I’m puzzled when the director blocks out a poorly shot film with the lack of funds or equipment

We position the Beat Film Festival as the main platform for premier documentary films about music in Eastern Europe, and today the festival has a good international reputation. Therefore, the political situation of the recent times in terms of the program has not affected us. The National group is not particularly impoverished from the cancellation of concerts in Russia - well, they will go instead to Nicaragua. But documentary films do not have many markets; both directors and producers in documentary films value their audience much more.

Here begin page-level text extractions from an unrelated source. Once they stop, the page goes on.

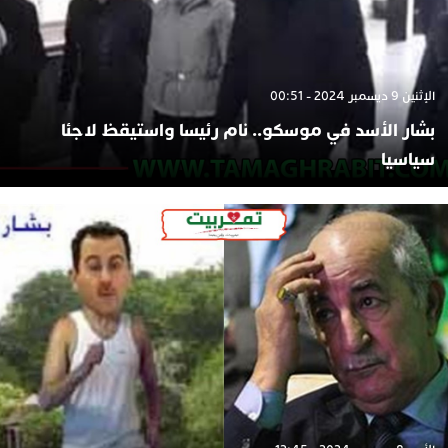
الإثنين 9 ديسمبر 2024 - 00:51
بشار الأسد في موسكو.. نام رئيسا واستيقظ لاجئا
سياسيا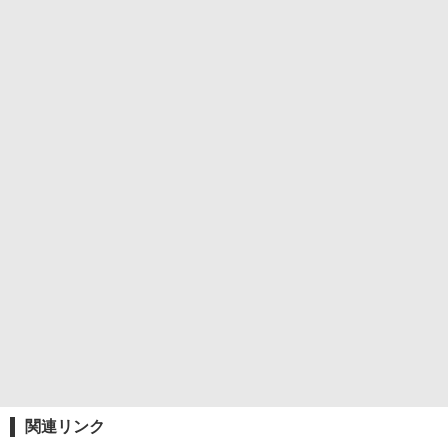
関連リンク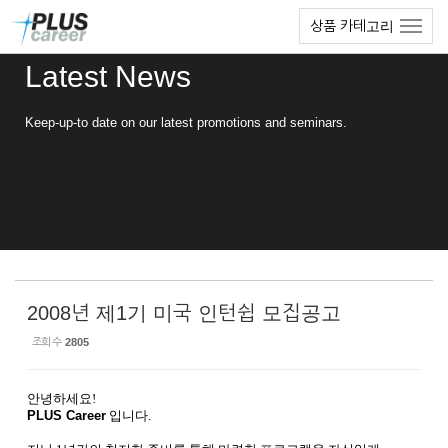
Sketchbook5, 스케치북5
Sketchbook5, 스케치북5
본
메
상품 카테고리
문
뉴
바
토
Latest News
로
글
가
하
기
기
Keep-up-to date on our latest promotions and seminars.
2008년 제1기 미국 인턴쉽 모집공고
조회 수
2805
안녕하세요
!
PLUS Career
입니다
.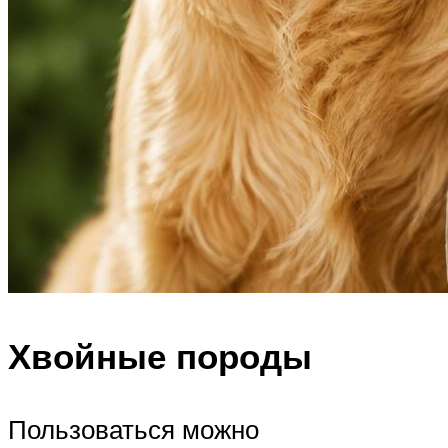
Хвойные породы
Пользоваться можно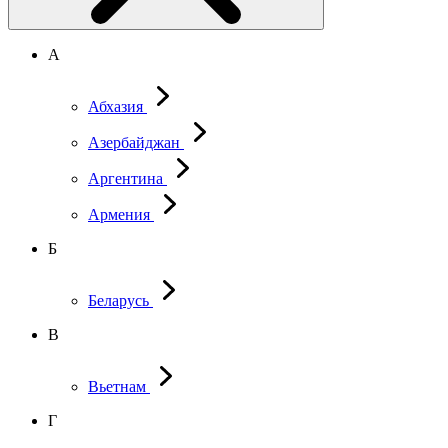
А
Абхазия
Азербайджан
Аргентина
Армения
Б
Беларусь
В
Вьетнам
Г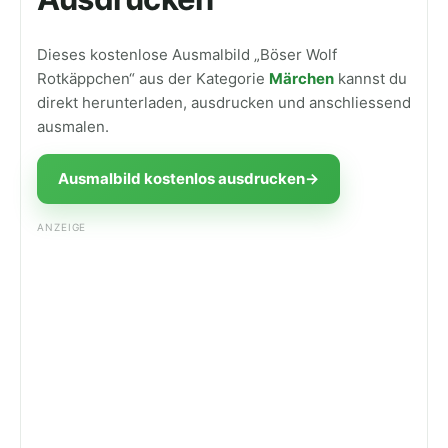
Dieses kostenlose Ausmalbild „Böser Wolf
Rotkäppchen“ aus der Kategorie
Märchen
kannst du
direkt herunterladen, ausdrucken und anschliessend
ausmalen.
Ausmalbild kostenlos ausdrucken
→
ANZEIGE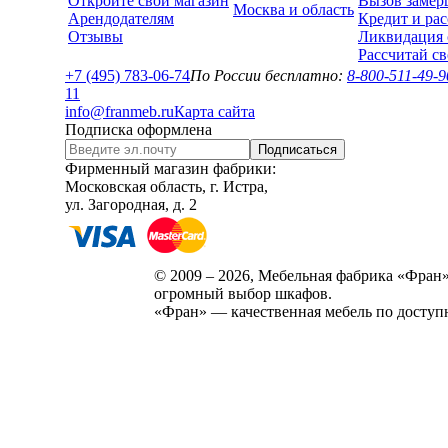
Откройте свой магазин
Вызов замер
Москва и область
Арендодателям
Кредит и рас
Отзывы
Ликвидация 
Рассчитай с
+7 (495) 783-06-74
По России бесплатно:
8-800-511-49-9
1
1
info@franmeb.ru
Карта сайта
Подписка оформлена
Подписаться
Фирменный магазин фабрики:
Московская область, г. Истра,
ул. Загородная, д. 2
© 2009 – 2026, Мебельная фабрика «Фран»
огромный выбор шкафов.
«Фран» — качественная мебель по доступ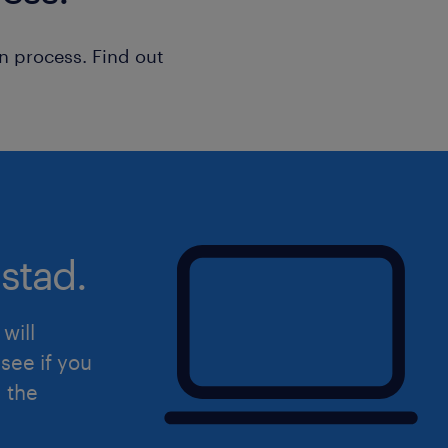
n process. Find out
stad.
will
see if you
d the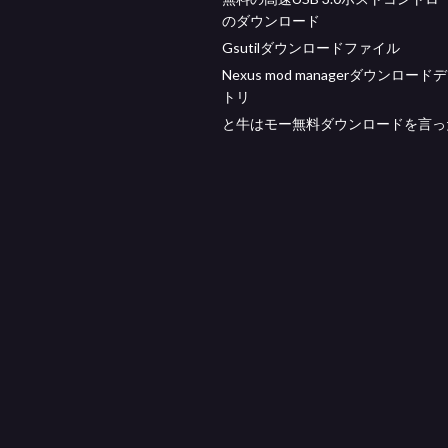
のダウンロード
Gsutilダウンロードファイル
Nexus mod managerダウンロー
トリ
と牛はモー無料ダウンロードを言っ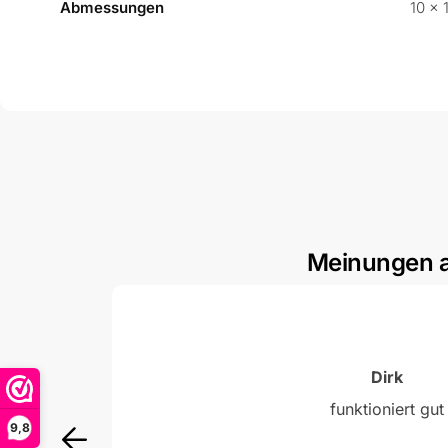
Abmessungen
10 × 
Meinungen 
Bewertet mit
5
von 5 Punkten
Dirk
funktioniert gut
9,8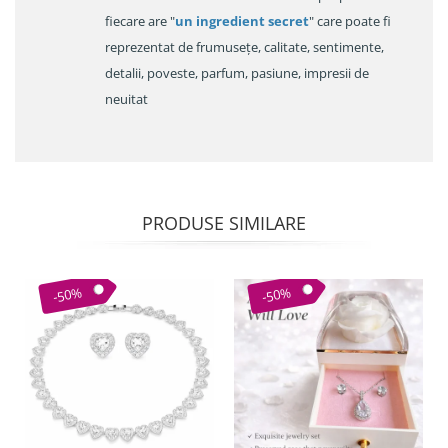
fiecare are "
un ingredient secret
" care poate fi
reprezentat de frumusețe, calitate, sentimente,
detalii, poveste, parfum, pasiune, impresii de
neuitat
PRODUSE SIMILARE
-50%
-50%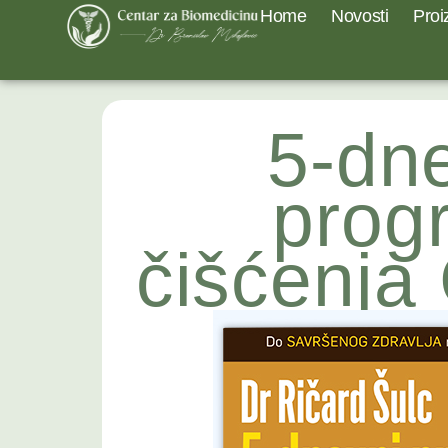
Home
Novosti
Proi
5-dn
prog
čišćenj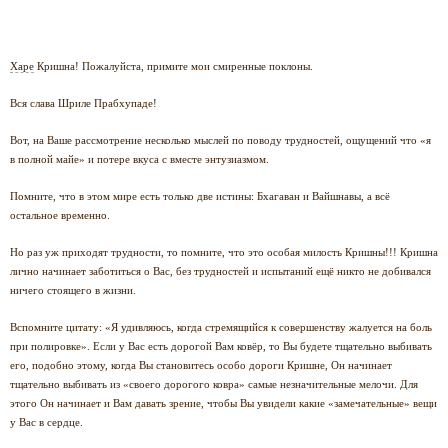
Харе
Кришна! Пожалуйста, примите мои смиренные поклоны.
Вся слава Шриле Прабхупаде!
Вот, на Ваше рассмотрение несколько мыслей по поводу трудностей, ощущений что «я
в полной майе» и потере вкуса с вместе энтузиазмом.
Помните, что в этом мире есть только две истины: Бхагаван и Вайшнавы, а всё
остальное временно.
Но раз уж приходят трудности, то помните, что это особая милость Кришны!!! Кришна
лично начинает заботиться о Вас, без трудностей и испытаний ещё никто не добивался
ничего стоящего в жизни.
Вспомните цитату: «Я удивляюсь, когда стремящийся к совершенству жалуется на боль
при полировке». Если у Вас есть дорогой Вам ковёр, то Вы будете тщательно выбивать
его, подобно этому, когда Вы становитесь особо дороги Кришне, Он начинает
тщательно выбивать из «своего дорогого ковра» самые незначительные мелочи. Для
этого Он начинает и Вам давать зрение, чтобы Вы увидели какие «замечательные» вещи
у Вас в сердце.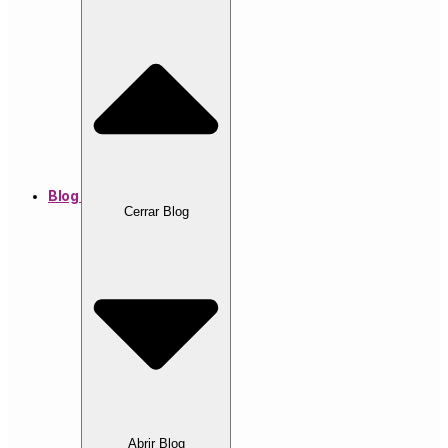
Blog
Cerrar Blog
Abrir Blog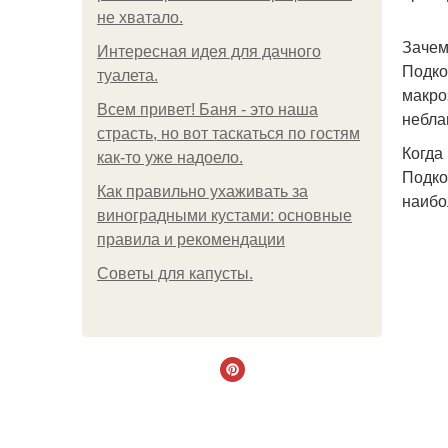
не хватало.
Зачем
Интересная идея для дачного
Подко
туалета.
макро
Всем привет! Баня - это наша
небла
страсть, но вот таскаться по гостям
Когда
как-то уже надоело.
Подко
Как правильно ухаживать за
наибо
виноградными кустами: основные
правила и рекомендации
Советы для капусты.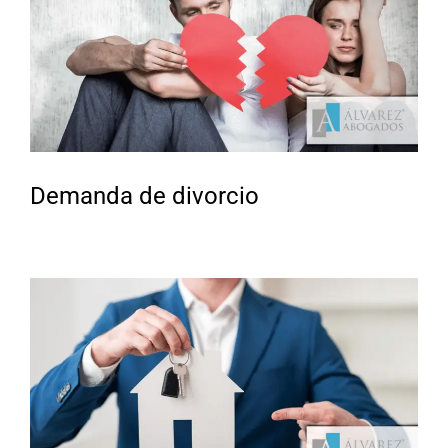
Demanda de divorcio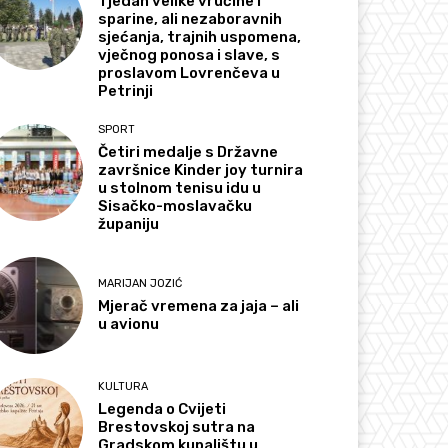
Tjedan velike vrućine i
sparine, ali nezaboravnih
sjećanja, trajnih uspomena,
vječnog ponosa i slave, s
proslavom Lovrenčeva u
Petrinji
SPORT
Četiri medalje s Državne
završnice Kinder joy turnira
u stolnom tenisu idu u
Sisačko-moslavačku
županiju
MARIJAN JOZIĆ
Mjerač vremena za jaja – ali
u avionu
KULTURA
Legenda o Cvijeti
Brestovskoj sutra na
Gradskom kupalištu u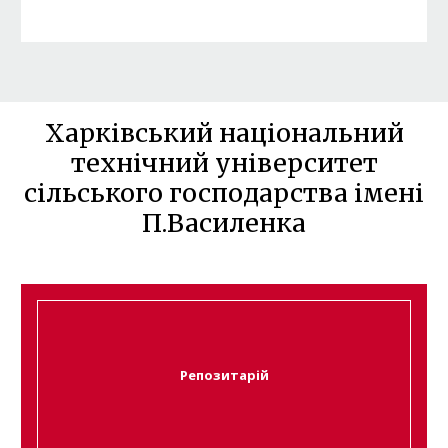
Харківський національний
технічний університет
сільського господарства імені
П.Василенка
Репозитарій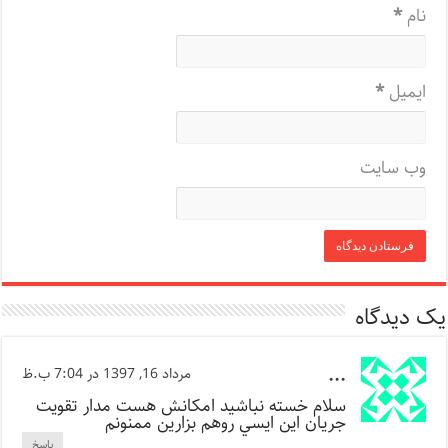
نام
*
ایمیل
*
وب‌ سایت
یک دیدگاه
...
مرداد 16, 1397 در 7:04 ب.ظ
سلام خسته نباشيد امكانش هست مدار تقويت
جريان اين ايسي روهم بزارين ممنونم
پاسخ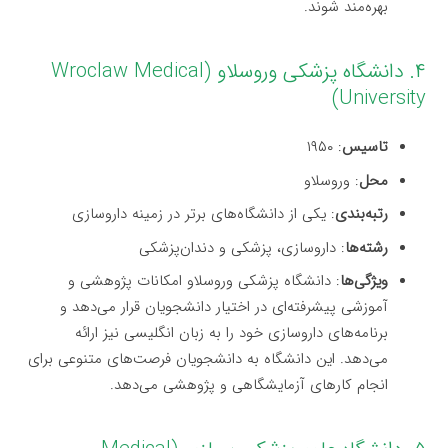
بهره‌مند شوند.
۴. دانشگاه پزشکی وروسلاو (Wroclaw Medical
University)
تاسیس
: ۱۹۵۰
محل
: وروسلاو
رتبه‌بندی
: یکی از دانشگاه‌های برتر در زمینه داروسازی
رشته‌ها
: داروسازی، پزشکی و دندان‌پزشکی
ویژگی‌ها
: دانشگاه پزشکی وروسلاو امکانات پژوهشی و
آموزشی پیشرفته‌ای در اختیار دانشجویان قرار می‌دهد و
برنامه‌های داروسازی خود را به زبان انگلیسی نیز ارائه
می‌دهد. این دانشگاه به دانشجویان فرصت‌های متنوعی برای
انجام کارهای آزمایشگاهی و پژوهشی می‌دهد.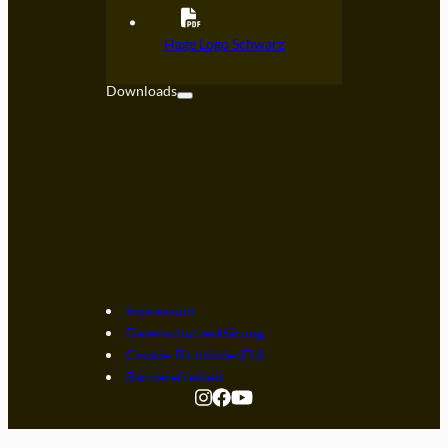
Kontakt
Hage Logo Schwarz
FAQ
Downloads
Impressum
Datenschutzerklärung
Cookie-Richtlinie (EU)
Barrierefreiheit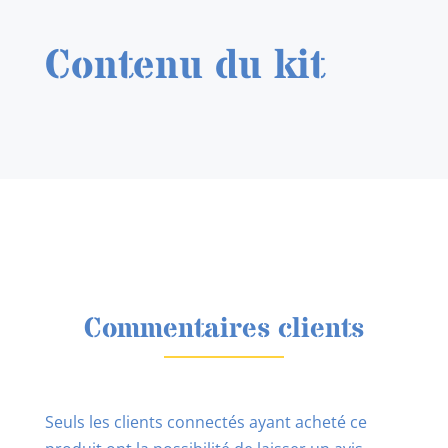
Contenu du kit
Commentaires clients
Seuls les clients connectés ayant acheté ce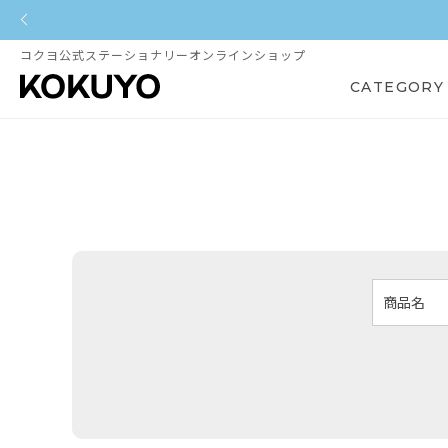
コクヨ公式ステーショナリーオンラインショップ
CATEGORY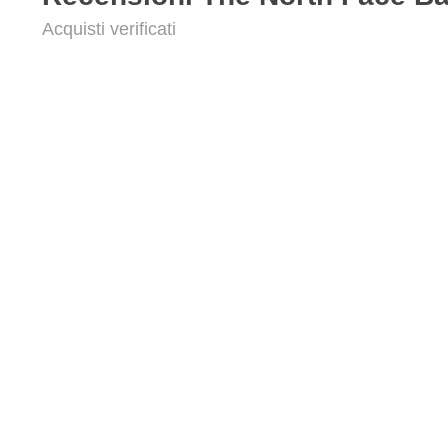
Acquisti verificati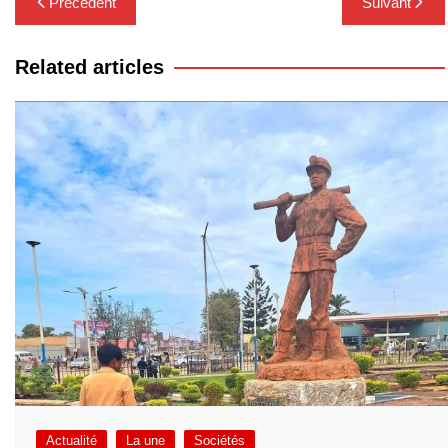
Précédent
Suivant
de
l’article
Related articles
Actualité
La une
Sociétés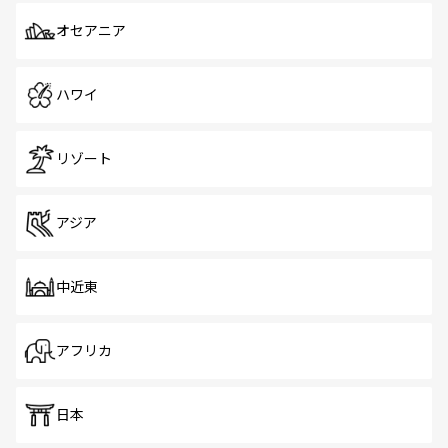
オセアニア
ハワイ
リゾート
アジア
中近東
アフリカ
日本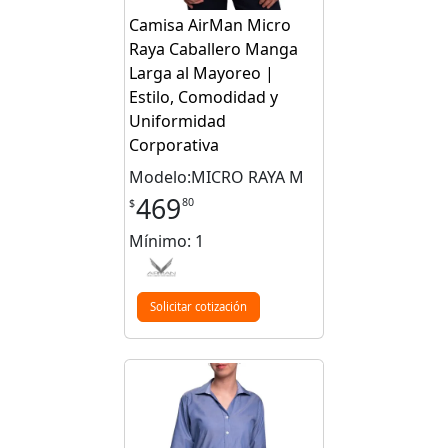
Camisa AirMan Micro
Raya Caballero Manga
Larga al Mayoreo |
Estilo, Comodidad y
Uniformidad
Corporativa
Modelo:MICRO RAYA M
469
80
$
Mínimo: 1
Solicitar cotización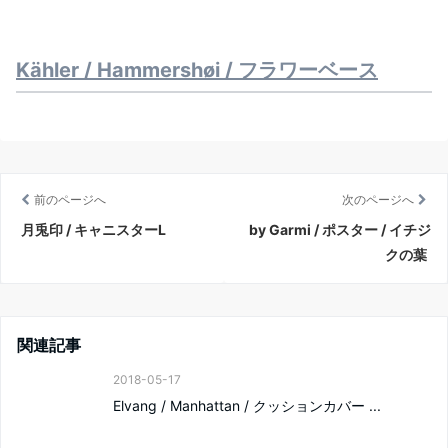
Kähler / Hammershøi / フラワーベース
前のページへ
次のページへ
月兎印 / キャニスターL
by Garmi / ポスター / イチジ
クの葉
関連記事
2018-05-17
Elvang / Manhattan / クッションカバー ...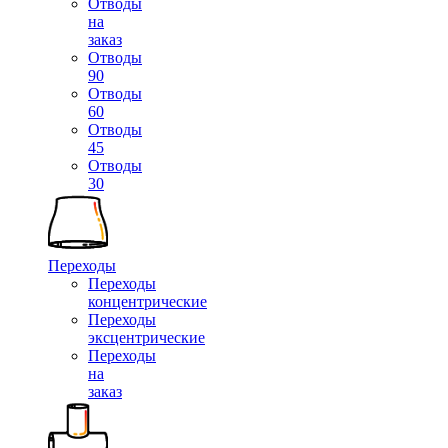
Отводы
на
заказ
Отводы
90
Отводы
60
Отводы
45
Отводы
30
Переходы
Переходы
концентрические
Переходы
эксцентрические
Переходы
на
заказ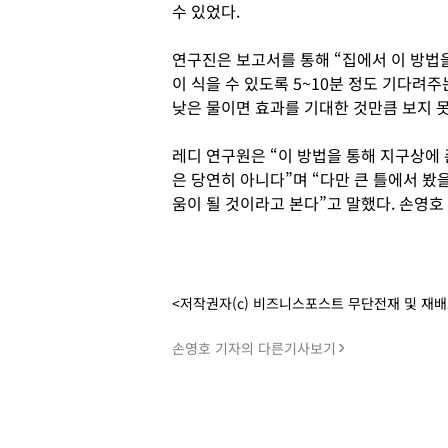
수 있었다.
연구진은 보고서를 통해 “집에서 이 방법
이 식을 수 있도록 5~10분 정도 기다려주
낮은 물이면 효과를 기대한 것만큼 보지 못
레디 연구원은 “이 방법을 통해 지구상에 
은 당연히 아니다”며 “다만 큰 틀에서 봤
움이 될 것이라고 본다”고 말했다. 손영호
<저작권자(c) 비즈니스포스트 무단전재 및 재
손영호 기자의 다른기사보기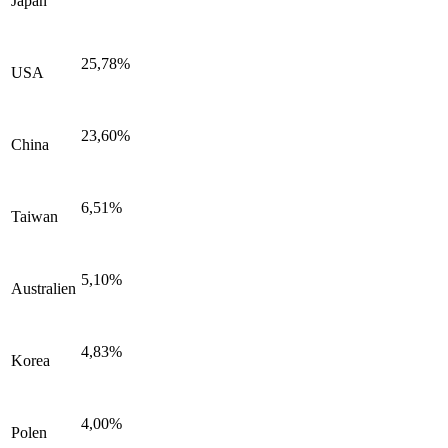
Japan
25,78%
USA
23,60%
China
6,51%
Taiwan
5,10%
Australien
4,83%
Korea
4,00%
Polen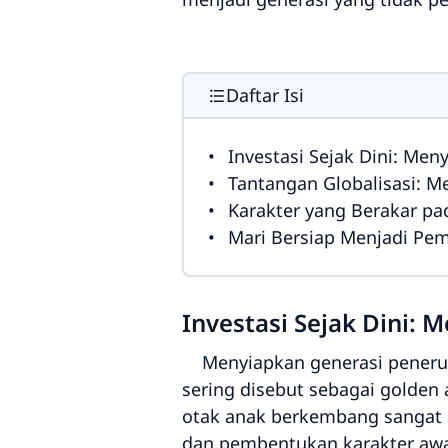
Daftar Isi
Investasi Sejak Dini: Me
Tantangan Globalisasi: Me
Karakter yang Berakar p
Mari Bersiap Menjadi Pe
Investasi Sejak Dini:
Menyiapkan generasi penerus y
sering disebut sebagai golden 
otak anak berkembang sangat p
dan pembentukan karakter aw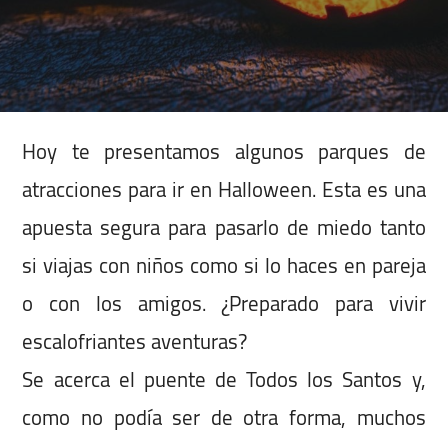
Hoy te presentamos algunos parques de
atracciones para ir en Halloween. Esta es una
apuesta segura para pasarlo de miedo tanto
si viajas con niños como si lo haces en pareja
o con los amigos. ¿Preparado para vivir
escalofriantes aventuras?
Se acerca el puente de Todos los Santos y,
como no podía ser de otra forma, muchos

In Russia, there are people with ambitions to make a documentary film about music. But good stories are not enough if there is a story, but there is no picture, better sit down and write a book, article or story. Well, or learn to shoot, and how exactly - you can just look at the Beat Film Festival. I am genuinely perplexed when the director blocks out a badly made film with the lack of funds or equipment, because modern technologies make it possible to shoot even on a mobile phone (by the way, he received the Oscar-winning Searching for Sugar Man film when the director ran out of money ). In general, there are conservative and democratic professions, and so, it seems to me, today the documentarian is one of the most democratic and mobile professions, where the majority are raznochintsy. Therefore, if you really need to, watch a movie, learn and shoot.